Après des semaines de mutisme total, un juge d'instruction espagnol a dévoilé mardi une foule de détails sur cet assaut et le commando l'ayant perpétré, dont plusieurs membres font l'objet d'un mandat d'arrêt international. De son côté, Pyongyang a ce dimanche dénoncé une "grave attaque terroriste."

Dans la foulée, le groupe Défense civile Cheollima (DCC) a revendiqué ce raid expliquant vouloir mettre en lumière les activités "illégales" des représentations diplomatiques de Pyongyang à l'étranger.

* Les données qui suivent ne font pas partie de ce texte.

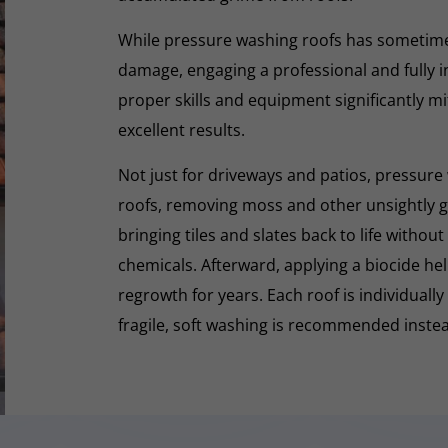
While pressure washing roofs has sometime
damage, engaging a professional and fully i
proper skills and equipment significantly mi
excellent results.
Not just for driveways and patios, pressure 
roofs, removing moss and other unsightly gr
bringing tiles and slates back to life withou
chemicals. Afterward, applying a biocide he
regrowth for years. Each roof is individually
fragile, soft washing is recommended inste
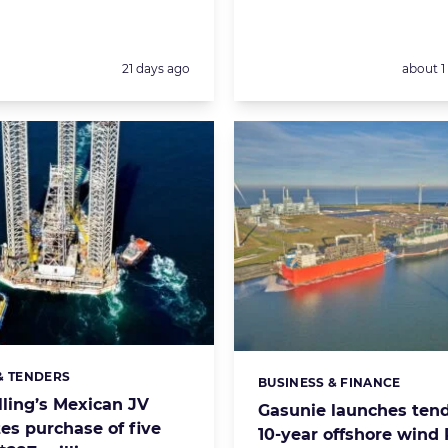
Posted:
Posted:
21 days ago
about 
& TENDERS
s:
BUSINESS & FINANCE
Categories:
lling’s Mexican JV
Gasunie launches tend
es purchase of five
10-year offshore wind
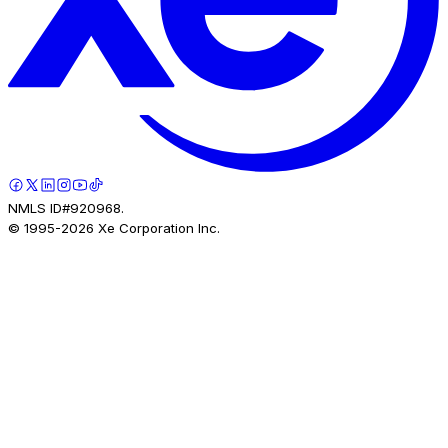
NMLS ID#920968.
© 1995-
2026
Xe Corporation Inc.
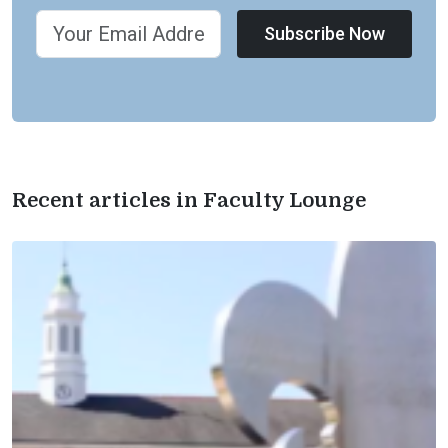
Subscribe Now
Recent articles in Faculty Lounge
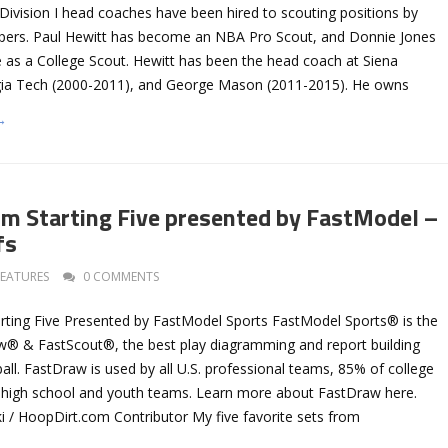
vision I head coaches have been hired to scouting positions by
ppers. Paul Hewitt has become an NBA Pro Scout, and Donnie Jones
e as a College Scout. Hewitt has been the head coach at Siena
gia Tech (2000-2011), and George Mason (2011-2015). He owns
→
m Starting Five presented by FastModel –
fs
FEATURES
0 COMMENTS
rting Five Presented by FastModel Sports FastModel Sports® is the
w® & FastScout®, the best play diagramming and report building
all. FastDraw is used by all U.S. professional teams, 85% of college
 high school and youth teams. Learn more about FastDraw here.
i / HoopDirt.com Contributor My five favorite sets from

Adrian Hong Chang comme principal suspect

Dans sa première réaction officielle, la Corée du Nord évoque dimanche une possible implication des Etats-Unis dans ce raid et exhorte les autorités espagnoles à traduire "en justice les terroristes et ceux qui tirent les ficelles".

"Une grave attaque terroriste s'est produite le 22 février, au cours de laquelle un groupe armé a attaqué l'ambassade de RPDC en Espagne", a déclaré dans un communiqué relayé par l'agence officielle KCNA un porte-parole du ministère nord-coréen des Affaires étrangères, en citant les initiales du nom officiel du pays, la République populaire démocratique de Corée.
"Nous attendons des autorités compétentes en Espagne (...) qu'elles mènent l'enquête sur cet incident jusqu'au bout et de façon responsable."

La justice espagnole a indiqué que le chef présumé du commando était un certain Adrian Hong Chang, de nationalité mexicaine mais résidant aux Etats-Unis.

Elle a indiqué que cinq jours après l'assaut, Hong Chang était "entré en contact avec le FBI" à New York "afin de lui remettre des informations relatives à l'incident (...) ainsi que du matériel audiovisuel obtenu".